Мины и неразорвавшиеся снаряды, несмотря на все усилия союзных и французских саперных команд, продолжали калечить крестьян и их детей еще много лет. Восстановление разрушенного сводилось к созданию инфраструктуры для снабжения войск союзников. В Кане 15 000 солдат были направлены на отстройку порта в верховье канала. В то же время на восстановление жизненно важных служб для гражданского населения выделяли очень мало людей.

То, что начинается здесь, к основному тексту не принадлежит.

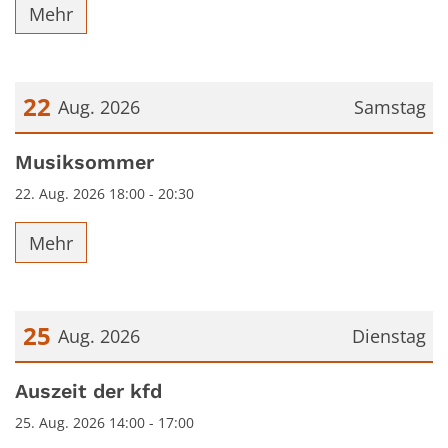
Mehr
22
Aug. 2026
Samstag
Datum: 22. August 2026
Musiksommer
22. Aug. 2026 18:00 - 20:30
Mehr
25
Aug. 2026
Dienstag
Datum: 25. August 2026
Auszeit der kfd
25. Aug. 2026 14:00 - 17:00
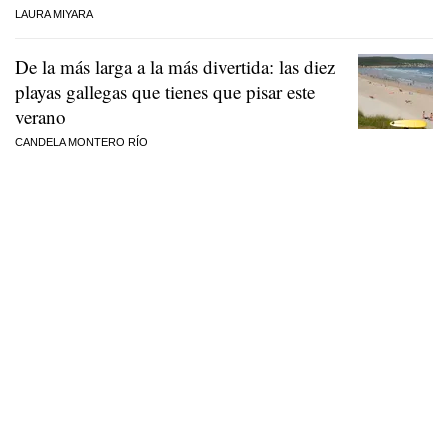
LAURA MIYARA
De la más larga a la más divertida: las diez
playas gallegas que tienes que pisar este
verano
CANDELA MONTERO RÍO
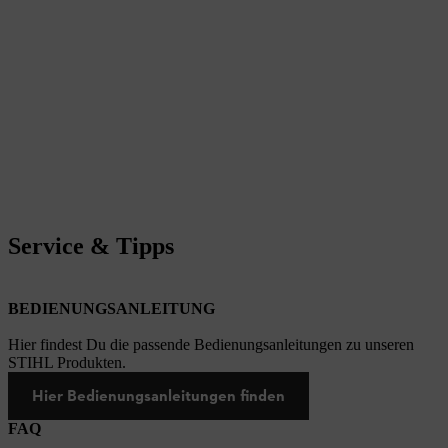
Service & Tipps
BEDIENUNGSANLEITUNG
Hier findest Du die passende Bedienungsanleitungen zu unseren
STIHL Produkten.
Hier Bedienungsanleitungen finden
FAQ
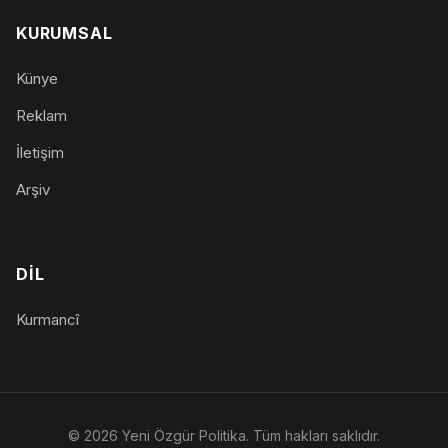
KURUMSAL
Künye
Reklam
İletişim
Arşiv
DIL
Kurmancî
© 2026 Yeni Özgür Politika. Tüm hakları saklıdır.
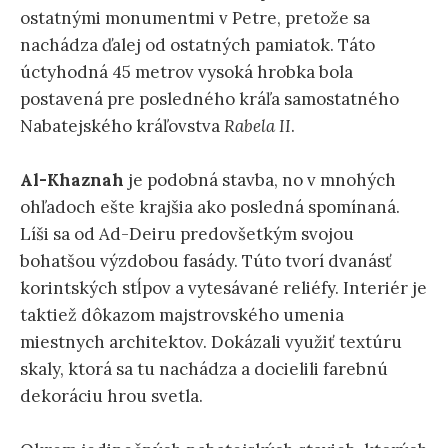
ostatnými monumentmi v Petre, pretože sa
nachádza ďalej od ostatných pamiatok. Táto
úctyhodná 45 metrov vysoká hrobka bola
postavená pre posledného kráľa samostatného
Nabatejského kráľovstva
Rabela II
.
Al-Khaznah
je podobná stavba, no v mnohých
ohľadoch ešte krajšia ako posledná spomínaná.
Líši sa od Ad-Deiru predovšetkým svojou
bohatšou výzdobou fasády. Túto tvorí dvanásť
korintských stĺpov a vytesávané reliéfy. Interiér je
taktiež dôkazom majstrovského umenia
miestnych architektov. Dokázali využiť textúru
skaly, ktorá sa tu nachádza a docielili farebnú
dekoráciu hrou svetla.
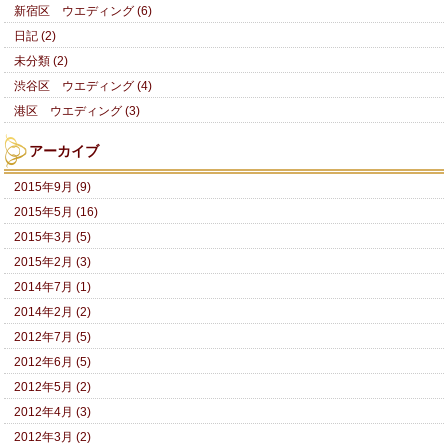
新宿区 ウエディング (6)
日記 (2)
未分類 (2)
渋谷区 ウエディング (4)
港区 ウエディング (3)
アーカイブ
2015年9月 (9)
2015年5月 (16)
2015年3月 (5)
2015年2月 (3)
2014年7月 (1)
2014年2月 (2)
2012年7月 (5)
2012年6月 (5)
2012年5月 (2)
2012年4月 (3)
2012年3月 (2)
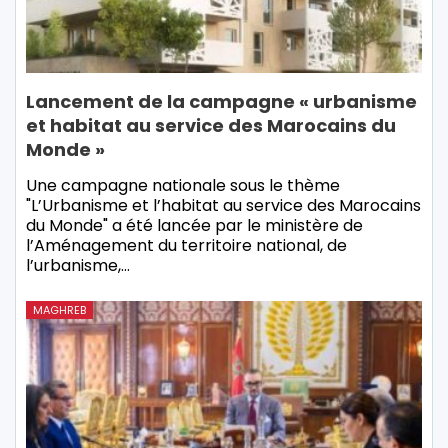
Lancement de la campagne « urbanisme
et habitat au service des Marocains du
Monde »
Une campagne nationale sous le thème
"L’Urbanisme et l’habitat au service des Marocains
du Monde" a été lancée par le ministère de
l’Aménagement du territoire national, de
l’urbanisme,…
MAGHREB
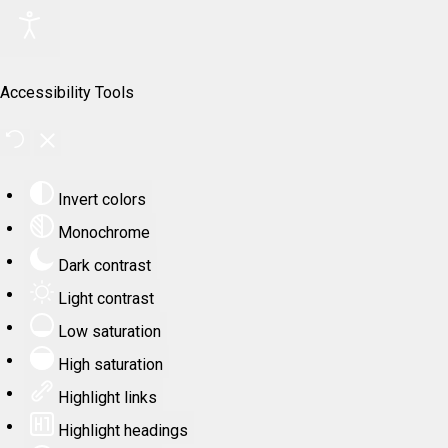
Accessibility Tools
Invert colors
Monochrome
Dark contrast
Light contrast
Low saturation
High saturation
Highlight links
Highlight headings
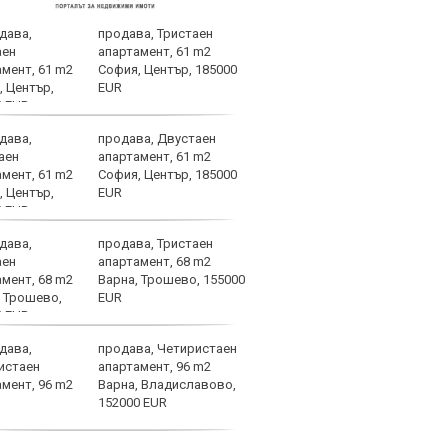
продава, Тристаен
След
апартамент, 61 m2
Мака
София, Център, 185000
прод
EUR
още 
изхода
продава, Двустаен
ЦСКА
апартамент, 61 m2
перл
София, Център, 185000
мачо
EUR
близ
продава, Тристаен
Мачо
апартамент, 68 m2
теле
Варна, Трошево, 155000
авгу
EUR
продава, Четиристаен
ЦСКА
апартамент, 96 m2
Моск
Варна, Владиславово,
тота
152000 EUR
СНИ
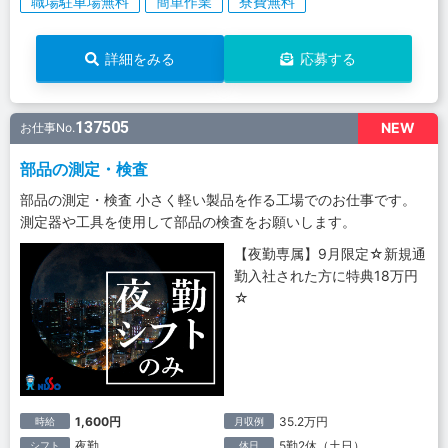
職場駐車場無料
簡単作業
寮費無料
詳細をみる
応募する
137505
NEW
お仕事No.
部品の測定・検査
部品の測定・検査 小さく軽い製品を作る工場でのお仕事です。
測定器や工具を使用して部品の検査をお願いします。
【夜勤専属】9月限定☆新規通
勤入社された方に特典18万円
☆
1,600円
35.2万円
時給
月収例
夜勤
5勤2休（土日）
シフト
休日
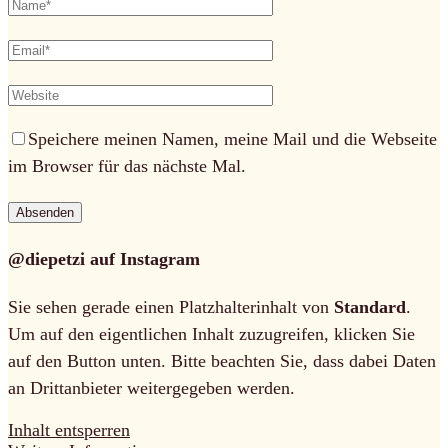
Speichere meinen Namen, meine Mail und die Webseite
im Browser für das nächste Mal.
@diepetzi auf Instagram
Sie sehen gerade einen Platzhalterinhalt von
Standard
.
Um auf den eigentlichen Inhalt zuzugreifen, klicken Sie
auf den Button unten. Bitte beachten Sie, dass dabei Daten
an Drittanbieter weitergegeben werden.
Inhalt entsperren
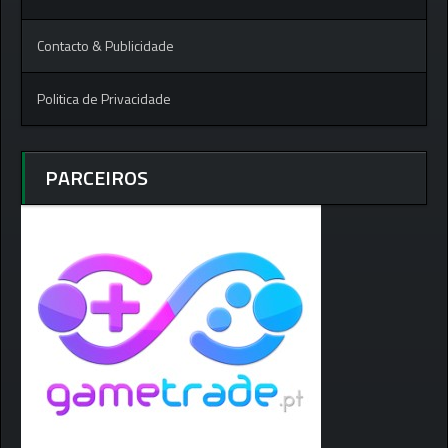
Contacto & Publicidade
Politica de Privacidade
PARCEIROS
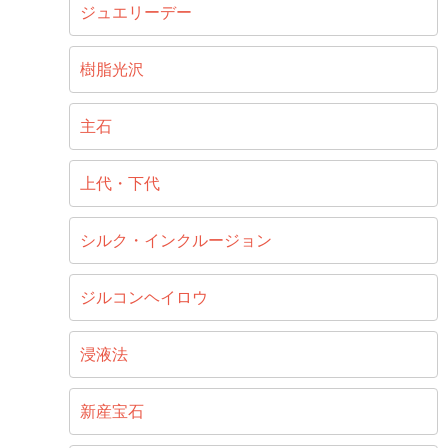
ジュエリーデー
樹脂光沢
主石
上代・下代
シルク・インクルージョン
ジルコンヘイロウ
浸液法
新産宝石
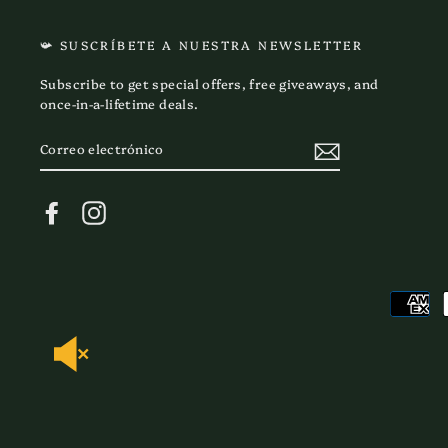
📯 SUSCRÍBETE A NUESTRA NEWSLETTER
Subscribe to get special offers, free giveaways, and
once-in-a-lifetime deals.
CORREO
ELECTRÓNICO
Facebook
Instagram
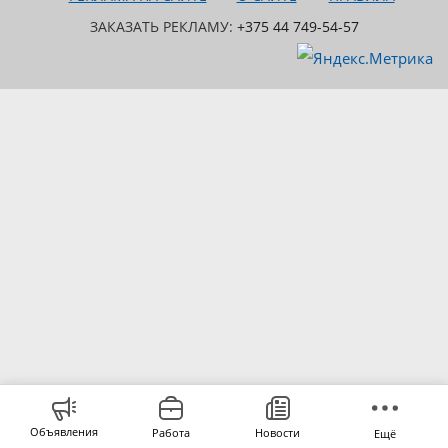
ЗАКАЗАТЬ РЕКЛАМУ:
+375 44 749-54-57
Объявления
Работа
Новости
Ещё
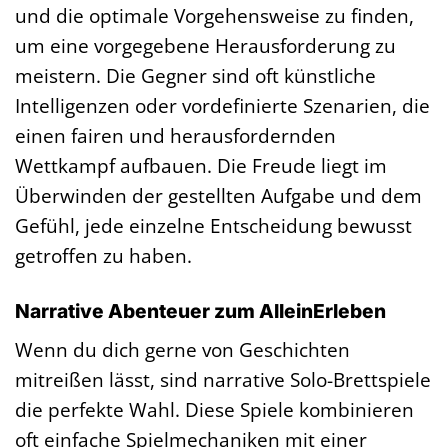
und die optimale Vorgehensweise zu finden,
um eine vorgegebene Herausforderung zu
meistern. Die Gegner sind oft künstliche
Intelligenzen oder vordefinierte Szenarien, die
einen fairen und herausfordernden
Wettkampf aufbauen. Die Freude liegt im
Überwinden der gestellten Aufgabe und dem
Gefühl, jede einzelne Entscheidung bewusst
getroffen zu haben.
Narrative Abenteuer zum AlleinErleben
Wenn du dich gerne von Geschichten
mitreißen lässt, sind narrative Solo-Brettspiele
die perfekte Wahl. Diese Spiele kombinieren
oft einfache Spielmechaniken mit einer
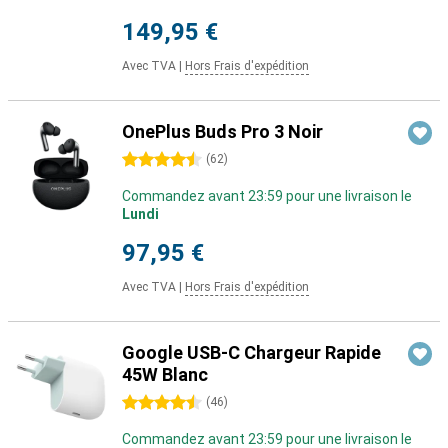
149,95 €
Avec TVA
|
Hors Frais d'expédition
OnePlus Buds Pro 3 Noir
4.5 étoiles
(
62
)
Commandez avant 23:59 pour une livraison le
Lundi
97,95 €
Avec TVA
|
Hors Frais d'expédition
Google USB-C Chargeur Rapide
45W Blanc
4.5 étoiles
(
46
)
Commandez avant 23:59 pour une livraison le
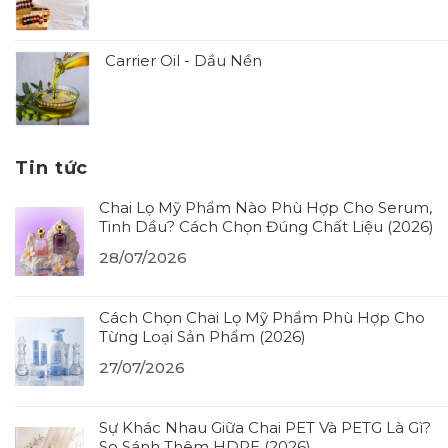
Carrier Oil - Dầu Nền
Tin tức
Chai Lọ Mỹ Phẩm Nào Phù Hợp Cho Serum,
Tinh Dầu? Cách Chọn Đúng Chất Liệu (2026)
28/07/2026
Cách Chọn Chai Lọ Mỹ Phẩm Phù Hợp Cho
Từng Loại Sản Phẩm (2026)
27/07/2026
Sự Khác Nhau Giữa Chai PET Và PETG Là Gì?
So Sánh Thêm HDPE (2026)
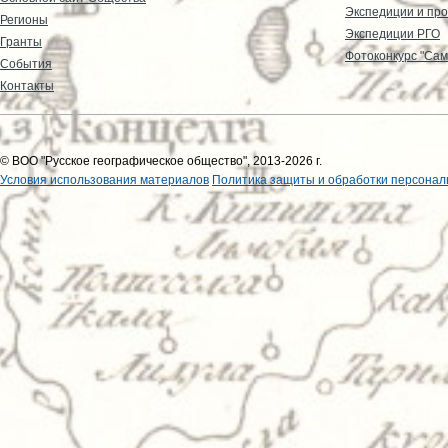
Экспедиции и пр
Регионы
Экспедиции РГО
Гранты
Фотоконкурс "Сам
События
Контакты
© ВОО "Русское географическое общество", 2013-2026 г.
Условия использования материалов
Политика защиты и обработки персонал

Нормандия воистину была обескровлена, но ее жертва спасла всю остальную Францию. Парадоксально, но, как отмечал один из ведущих французских историков, именно медленные темпы наступления союзников в первые два месяца, измотав немецкую армию, сыграли на руку французам, «чье освобождение, не считая боев в Нормандии, оказалось более быстрым и менее разрушительным, чем они опасались».
Битва за Нормандию приближалась к своей кульминации. 14 августа Клюге решил, что его войска должны прорываться на северо-восток, поскольку в противном случае «их ожидает потеря всех имеющихся сил». Прежде чем отступить, артиллерийские части выстраивали свои орудия в ряд и выстреливали все боеприпасы до последнего снаряда. 16 августа Клюге приказал немедленно начать отход за реку Орн. Переправа началась ночью. Зенитные подразделения отправили на прикрытие мостов, но авиация союзников в эти решающие два дня не представляла для вермахта серьезной угрозы. Войскам было запрещено останавливаться или отдыхать. Сломанные машины попросту сталкивали с дороги, а фельджандармерия установила жесткую дисциплину движения. Все, что могло замедлить отступление, было запрещено. Танкисты вызывали общую ненависть пехотинцев, поскольку просто проезжали по телам погибших, давя их гусеницами.
16 августа канадцы пробились к разрушенному городу Фалез, в большом замке которого родился Вильгельм Завоеватель. И вновь они столкнулись с фанатизмом эсэсовцев из «Гитлерюгенда». Шестьдесят закаленных в боях молодых эсэсовцев держались три дня. В плен удалось взять лишь двоих из них, которые были тяжело ранены[262].
К востоку от Фалеза польские разведчики 10-го полка конных стрелков при поддержке 12-го драгунского полка на танках «Кромвель» 15 августа захватил переправу через реку Див. Этот успех совпал с годовщиной их победы над Красной армией в сражении на Висле в 1920 г. В ту ночь поляки, заняв позицию у моста, отбили контратаку противника, тогда как их разведывательные подразделения двинулись по дороге к Трену. 16 августа Симондс хотел направить к Трену еще и 4-ю танковую дивизию, но весь день ушел на стягивание войск и их переформирование. Командир дивизии не проявил особой инициативы, в результате чего, а также вследствие недостаточной поддержки польские танковые дивизии были вынуждены остановиться меньше чем в 13 км от Трена.
Английская разведка по-прежнему докладывала, что немцы собираются контратаковать американцев на юге и совершить прорыв между Аржантаном и Се. Это укрепило Монтгомери во мнении, что войскам следует перейти к тактике охвата противника на Сене вместо того, чтобы пытаться отрезать немцев южнее Трена. В итоге поляки остались без поддержки 7-й танковой дивизии, которую Монтгомери перенацелил на Лизье. Основная вина за недостаток координации с американцами на данном этапе кампании лежала на Монтгомери, а не на Брэдли. Они никак не могли решить, где следует отрезать немцев. Лишь 16 августа Монтгомери решил вернуться к идее замкнуть окружение вражеских войск между Треном и Шамбуа. Но к тому моменту часть корпуса Хейслипа уже выдвинулась к Сене.
Генерал Паттон был гораздо больше заинтересован в развитии боевых действий именно на этом направлении. 16 августа генерал-майор Кеннер, начальник медслужбы ВШ СЭС, был приглашен посетить 15-й корпус Хейслипа, который только что овладел Дре. Паттон был в исключительно приподнятом настроении. Тем утром он посетил два эвакогоспиталя и обнаружил, что раненые «впервые за долгое время хотят как можно скорее вернуться на поле боя».